Collins, PhD and associate dean for Research at the School of Public Health, was one of the panelists in Friday morning’s discussion on medical marijuana. Medical experts gathered in 125 Kapoor Hall to examine the successes, failures and challenges of keeping facts straight about medical marijuana in a country where multiple states have legalized recreational use.

“These states legalized marijuana essentially without really knowing what they were getting into and now they’re coming to us asking for information and we’re scrambling to give them information. But there’s still a lot we don’t know,” Collins said.

Medical marijuana is legal in New York State.

Collins said marijuana use is becoming more prevalent and accepted, particularly among young people, as alcohol and cigarette use decreases.

Twenty years ago, roughly 80 percent of high school students viewed smoking marijuana as a “risky behavior.” Now, roughly one out of three high school students view smoking marijuana as risky behavior, according to a University of Michigan study.

“I think we can expect this trend to continue until marijuana replaces alcohol use in teens,” Collins said.

While recreational use is growing in popularity, the panelists agreed not enough people are aware of marijuana’s medicinal use.

Edward Bednarczyk, the keynote speaker and chair of the pharmacy department, began the panel with an overview of how medical cannabis is used and some misperceptions surrounding the drug.

Bednarczyk said proper dosage is key to treating symptoms effectively and safely. Different strains of marijuana may be better in some situations, depending on the patient and the symptom being treated.

Another big misconception is that proponents of widespread marijuana use say that “all marijuana is medical marijuana,” but Bednarczyk explained a more complicated picture.

Those in favor of marijuana legalization, for recreational or medicinal purposes, tend to wrongly emphasize the medicinal uses. Bednarczyk said marijuana has been shown to effectively treat loss of appetite, epilepsy, childhood seizures and some types of pain.

“In my experience, it’s not hard to find volunteers for marijuana research… although there’s a certain art to instructing patients how to smoke in order to get accurate results,” Bednarczyk said.

Clinical trials are more difficult to conduct because cannabis is classified as a Schedule 1 drug by the Drug Enforcement Agency (DEA), according to Bednarczyk.

Schedule 1 drugs are widely understood as illegal or illicit, including heroin, cocaine, meth and marijuana, according to Bednarczyk.

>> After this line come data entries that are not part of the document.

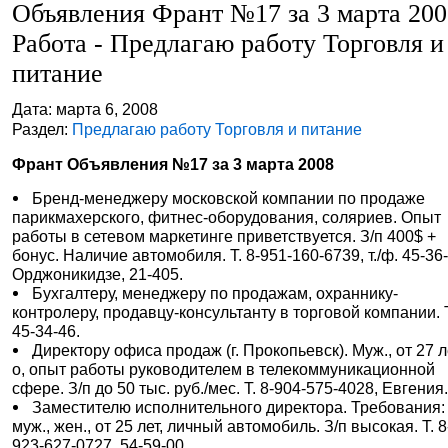
Объявления Франт №17 за 3 марта 20
Работа - Предлагаю работу Торговля и
питание
Дата: марта 6, 2008
Раздел:
Предлагаю работу Торговля и питание
Франт Объявления №17 за 3 марта 2008
Бренд-менеджеру московской компании по продаже
парикмахерского, фитнес-оборудования, соляриев. Опыт
работы в сетевом маркетинге приветствуется. З/п 400$ +
бонус. Наличие автомобиля. Т. 8-951-160-6739, т./ф. 45-36-
Орджоникидзе, 21-405.
Бухгалтеру, менеджеру по продажам, охраннику-
контролеру, продавцу-консультанту в торговой компании. 
45-34-46.
Директору офиса продаж (г. Прокопьевск). Муж., от 27 ле
о, опыт работы руководителем в телекоммуникационной
сфере. З/п до 50 тыс. руб./мес. Т. 8-904-575-4028, Евгения
Заместителю исполнительного директора. Требования:
муж., жен., от 25 лет, личный автомобиль. З/п высокая. Т. 8
923-627-0727, 54-59-00.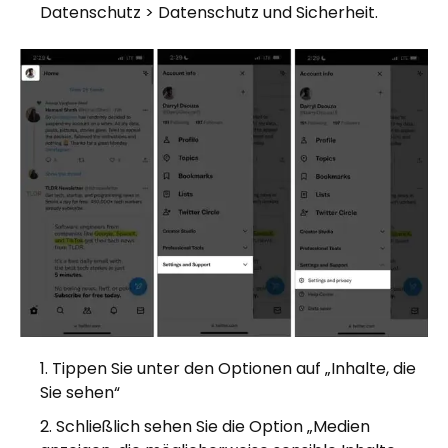
Datenschutz > Datenschutz und Sicherheit.
Tippen Sie unter den Optionen auf „Inhalte, die
Sie sehen“
Schließlich sehen Sie die Option „Medien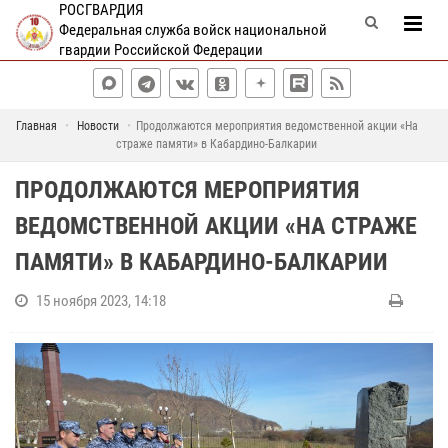
РОСГВАРДИЯ
Федеральная служба войск национальной
гвардии Российской Федерации
Главная
Новости
Продолжаются мероприятия ведомственной акции «На
страже памяти» в Кабардино-Балкарии
ПРОДОЛЖАЮТСЯ МЕРОПРИЯТИЯ
ВЕДОМСТВЕННОЙ АКЦИИ «НА СТРАЖЕ
ПАМЯТИ» В КАБАРДИНО-БАЛКАРИИ
15 ноября 2023, 14:18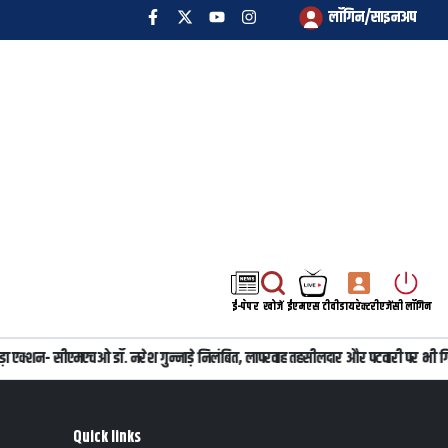
लॉगिन/साइनअप
ई-पेपर
खोजें
ईएमएस टीवी
डायरेक्टरी
एजेंसी लॉगिन
का बड़ा एक्शन- सीएमएचओ डॉ. नरेश गुन्नाड़े निलंबित, लापरवाह तहसीलदार और पटवारी पर भी गि
Quick links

Cannabis of any form is subsequently not allowed in pharmacies or hospitals because they fall under DEA jurisdiction, even in states like New York.

“It’s a real pain, I mean it’s possible to get a schedule 1 license, but for all the research that needs to be done, it’s just setting up barriers,” Bednarczyk said.

Bednarczyk said this could be improved by changing the classification, even if only by one level.

The panel also emphasized the importance of not misusing medical marijuana.

Jennifer Sharf, an adjunct professor at UB law, said the best advice she can give to people is to treat marijuana like any other drug – don’t take someone else’s prescription and be aware of potential adverse side effects.

“When it comes to driving [under the influence] think of it like alcohol, yes, technically it’s legal to drive after drinking, but it’s your responsibility to know if you are able to. A prescription for medical marijuana won’t get you out of a DUI,” Sharf said.